This is the first part of the important news I’ve not been getting round to posting, and this bit already broken at Medieval History Geek. In fact, had I not checked in out of curiosity, Curt’s notice that the new issue of Early Medieval Europe was online would have been the first I’d heard of it myself; their mail didn’t arrive till rather later. That’s how cutting-edge he is folks! You will hear it there first, at least sometimes. And now today my single author’s copy has arrived in the post, so it is genuinely ‘out there’.

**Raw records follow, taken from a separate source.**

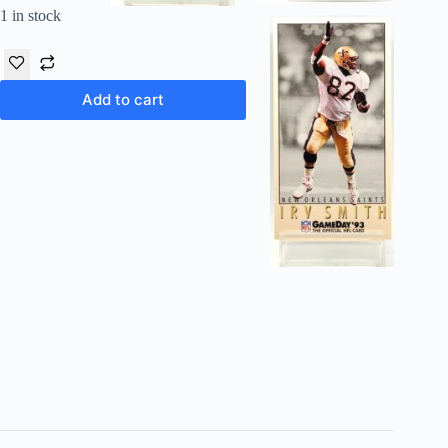
1 in stock
Add to cart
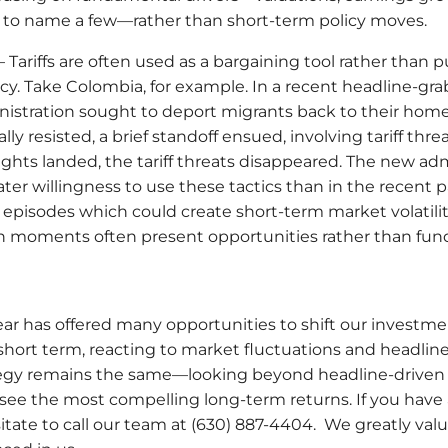
on to name a few—rather than short-term policy moves.
 Tariffs are often used as a bargaining tool rather than p
cy. Take Colombia, for example. In a recent headline-gr
istration sought to deport migrants back to their hom
lly resisted, a brief standoff ensued, involving tariff threa
ights landed, the tariff threats disappeared. The new ad
ter willingness to use these tactics than in the recent 
 episodes which could create short-term market volatilit
ch moments often present opportunities rather than fund
year has offered many opportunities to shift our investm
short term, reacting to market fluctuations and headlin
egy remains the same—looking beyond headline-driven n
see the most compelling long-term returns. If you have
itate to call our team at (630) 887-4404. We greatly val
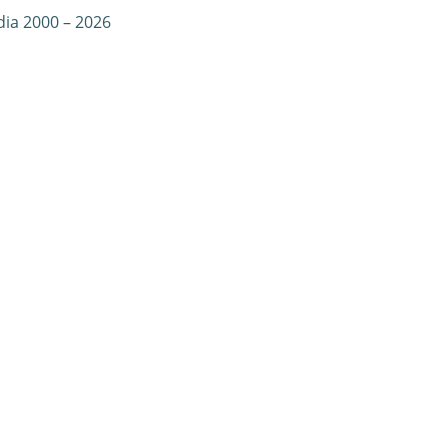
dia 2000 – 2026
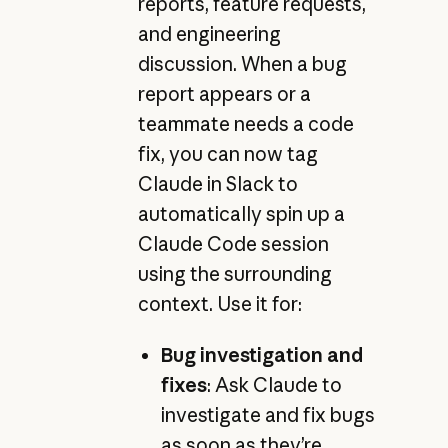
reports, feature requests,
and engineering
discussion. When a bug
report appears or a
teammate needs a code
fix, you can now tag
Claude in Slack to
automatically spin up a
Claude Code session
using the surrounding
context. Use it for:
Bug investigation and
fixes
: Ask Claude to
investigate and fix bugs
as soon as they’re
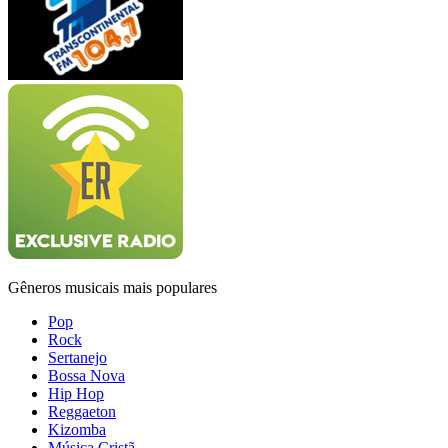
Gêneros musicais mais populares
Pop
Rock
Sertanejo
Bossa Nova
Hip Hop
Reggaeton
Kizomba
Música Cristã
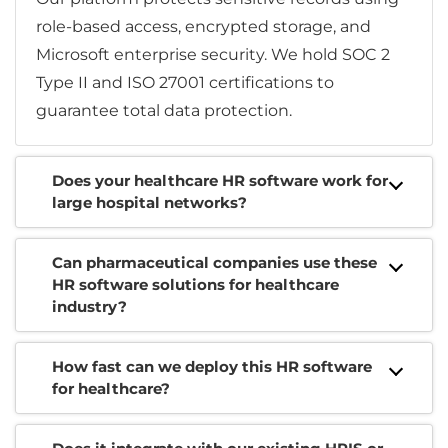
role-based access, encrypted storage, and
Microsoft enterprise security. We hold SOC 2
Type II and ISO 27001 certifications to
guarantee total data protection.
Does your healthcare HR software work for
large hospital networks?
Can pharmaceutical companies use these
HR software solutions for healthcare
industry?
How fast can we deploy this HR software
for healthcare?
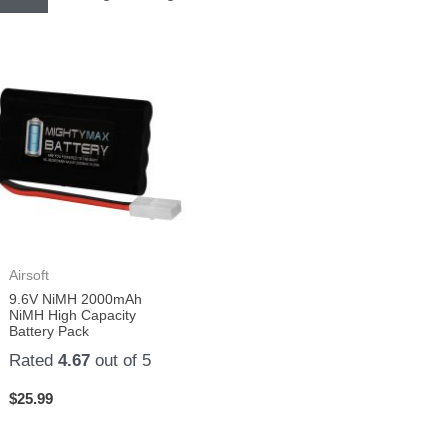
Airsoft
9.6V NiMH 2000mAh
NiMH High Capacity
Battery Pack
Rated
4.67
out of 5
$
25.99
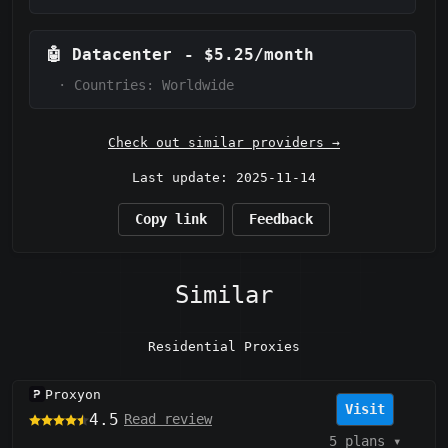
🤖
Datacenter
-
$5.25/month
·
Countries: Worldwide
Check out similar providers →
Last update: 2025-11-14
Copy link
Feedback
Similar
Residential Proxies
Proxyon
Visit
4.5
Read review
5 plans
▾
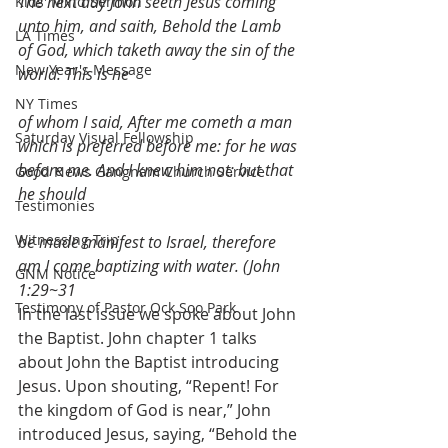
The next day John seeth Jesus coming 
Kids' Mind Sermon
unto him, and saith, Behold the Lamb 
LA Times
of God, which taketh away the sin of the 
New Year's Message
world. This is he
NY Times
of whom I said, After me cometh a man 
Saturday Visual Fellowship
which is preferred before me: for he was 
before me. And I knew him not: but that 
Good News Gangnam Church Service
he should
Testimonies
Witnessing Trip
be made manifest to Israel, therefore 
am I come baptizing with water. (John 
GNM Notice
1:29~31
Testimony of Pastor Ock Soo Park
In the last issue we spoke about John 
the Baptist. John chapter 1 talks 
about John the Baptist introducing 
Jesus. Upon shouting, “Repent! For 
the kingdom of God is near,” John 
introduced Jesus, saying, “Behold the 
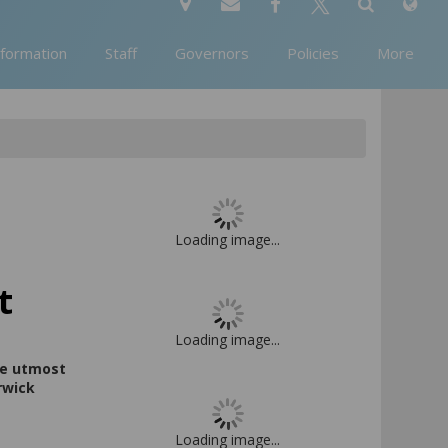
nformation
Staff
Governors
Policies
More
Loading image...
t
Loading image...
the utmost
rwick
Loading image...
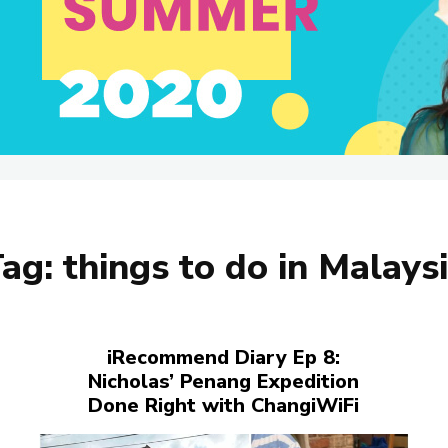
Tag:
things to do in Malays
iRecommend Diary Ep 8:
Nicholas’ Penang Expedition
Done Right with ChangiWiFi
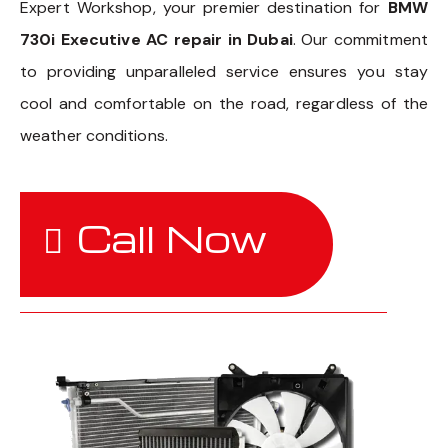
Expert Workshop, your premier destination for
BMW
730i Executive AC repair in Dubai
. Our commitment
to providing unparalleled service ensures you stay
cool and comfortable on the road, regardless of the
weather conditions.
Call Now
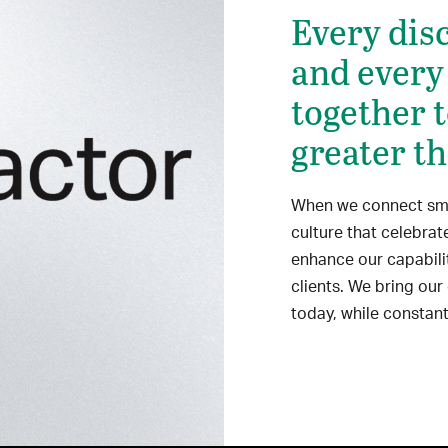
Every disc
and every
together 
greater th
When we connect smar
culture that celebra
enhance our capabili
clients. We bring our
today, while constant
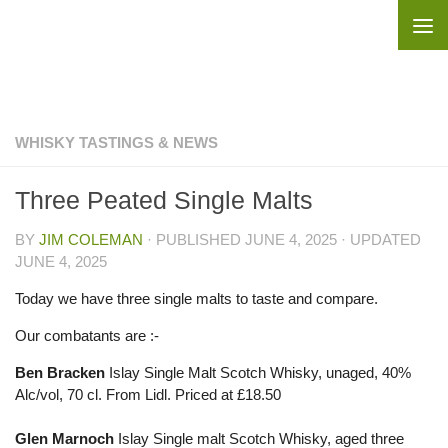
Skip to content
WHISKY TASTINGS & NEWS
Three Peated Single Malts
BY
JIM COLEMAN
· PUBLISHED
JUNE 4, 2025
· UPDATED
JUNE 4, 2025
Today we have three single malts to taste and compare.
Our combatants are :-
Ben Bracken
Islay Single Malt Scotch Whisky, unaged, 40%
Alc/vol, 70 cl. From Lidl. Priced at £18.50
Glen Marnoch
Islay Single malt Scotch Whisky, aged three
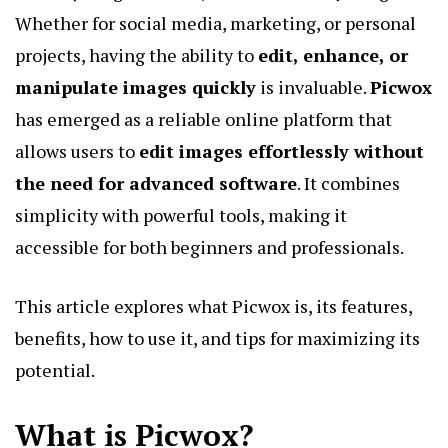
Whether for social media, marketing, or personal
projects, having the ability to
edit, enhance, or
manipulate images quickly
is invaluable.
Picwox
has emerged as a reliable online platform that
allows users to
edit images effortlessly without
the need for advanced software
. It combines
simplicity with powerful tools, making it
accessible for both beginners and professionals.
This article explores what Picwox is, its features,
benefits, how to use it, and tips for maximizing its
potential.
What is Picwox?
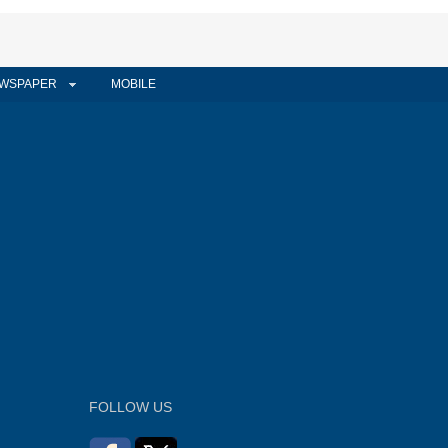
WSPAPER
MOBILE
FOLLOW US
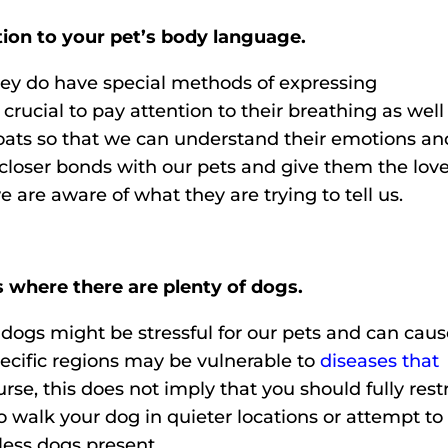
on to your pet’s body language.
hey do have special methods of expressing
crucial to pay attention to their breathing as well
coats so that we can understand their emotions an
closer bonds with our pets and give them the lov
 are aware of what they are trying to tell us.
s where there are plenty of dogs.
dogs might be stressful for our pets and can cau
ecific regions may be vulnerable to
diseases that
urse, this does not imply that you should fully restr
to walk your dog in quieter locations or attempt to
less dogs present.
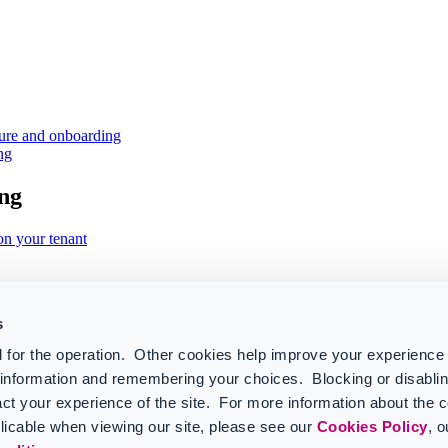
ture and onboarding
ng
ng
on your tenant
s
 for the operation. Other cookies help improve your experience 
r information and remembering your choices. Blocking or disabl
ct your experience of the site. For more information about the 
licable when viewing our site, please see our
Cookies Policy
, 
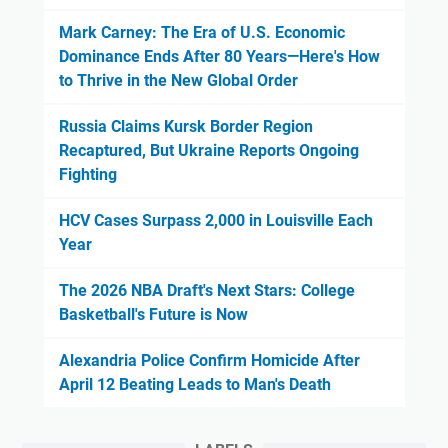
Mark Carney: The Era of U.S. Economic
Dominance Ends After 80 Years—Here's How
to Thrive in the New Global Order
Russia Claims Kursk Border Region
Recaptured, But Ukraine Reports Ongoing
Fighting
HCV Cases Surpass 2,000 in Louisville Each
Year
The 2026 NBA Draft's Next Stars: College
Basketball's Future is Now
Alexandria Police Confirm Homicide After
April 12 Beating Leads to Man's Death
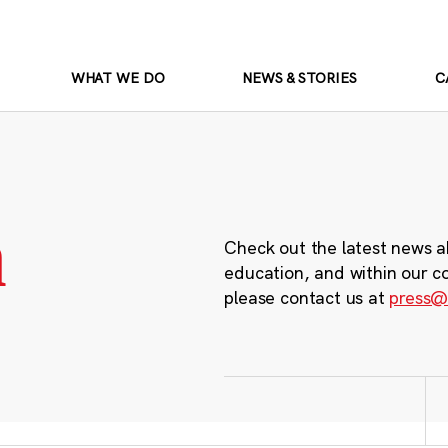
WHAT WE DO
NEWS & STORIES
C
m
Check out the latest news a
education, and within our c
please contact us at
press@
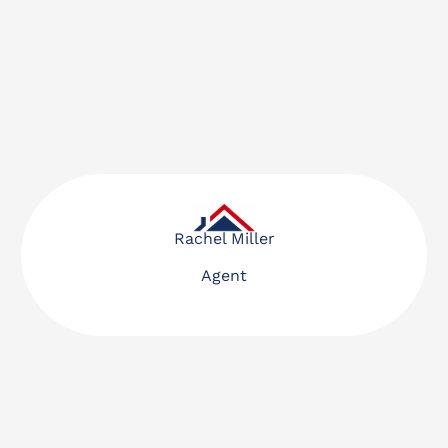
Rachel Miller
Agent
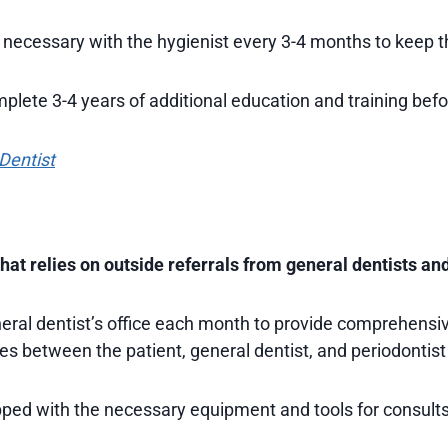
 necessary with the hygienist every 3-4 months to keep th
mplete 3-4 years of additional education and training befo
 Dentist
at relies on outside referrals from general dentists and
neral dentist’s office each month to provide comprehensiv
es between the patient, general dentist, and periodontist
pped with the necessary equipment and tools for consults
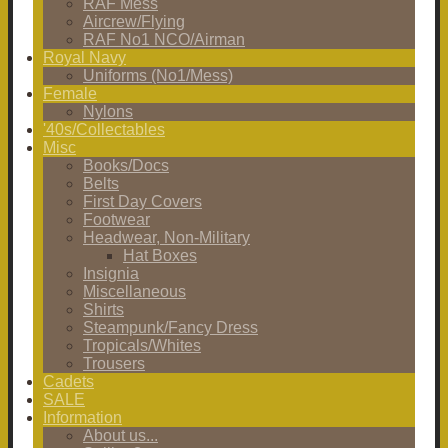
RAF Mess
Aircrew/Flying
RAF No1 NCO/Airman
Royal Navy
Uniforms (No1/Mess)
Female
Nylons
'40s/Collectables
Misc
Books/Docs
Belts
First Day Covers
Footwear
Headwear, Non-Military
Hat Boxes
Insignia
Miscellaneous
Shirts
Steampunk/Fancy Dress
Tropicals/Whites
Trousers
Cadets
SALE
Information
About us...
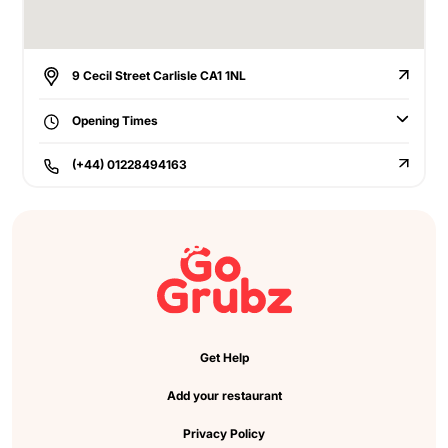
9 Cecil Street Carlisle CA1 1NL
Opening Times
(+44) 01228494163
Get Help
Add your restaurant
Privacy Policy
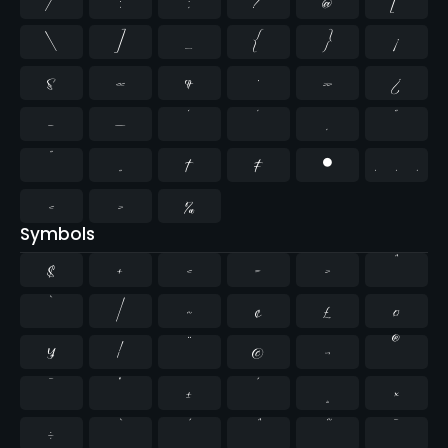
/
:
;
?
@
[
\
]
_
{
}
¡
§
«
¶
·
»
¿
–
—
‘
’
‚
“
”
„
†
‡
•
…
‹
›
‰
Symbols
$
+
<
=
>
^
`
|
~
¢
£
¤
¥
¦
¨
©
¬
®
¯
°
±
´
¸
×
÷
̄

So yus. We have here two instances of me in my negative scholarly mode, in the first place a paper I’ve mentioned here a fair few times as it developed or waited but which was started by my reaction to an earlier EME paper by Cullen Chandler, on a procedure of land settlement from our mutual corner of medieval Europe which had a unique name, aprisio.1 This seems to come from the same root as aprehendere, means something like ‘taking over’ and if you read the article you’ll see that I have doubts as to whether it ever bore the legal significance that it’s often been given. Here’s the abstract:
Important aspects of social history can sometimes be lost in legalisms. A long debate, recently continued in EME, has studied the right of aprisio claimed by those who took over wasteland on the frontier of the future Catalonia. This paper argues that previous treatments of the term have conflated many separate factors and misunderstood what aprisio actually was in practice. When studied at ground level it seems that, despite the role given to immigrant settlers by historians, landholders by aprisio need not have been newcomers, but locals using new rules for otherwise normal land clearances.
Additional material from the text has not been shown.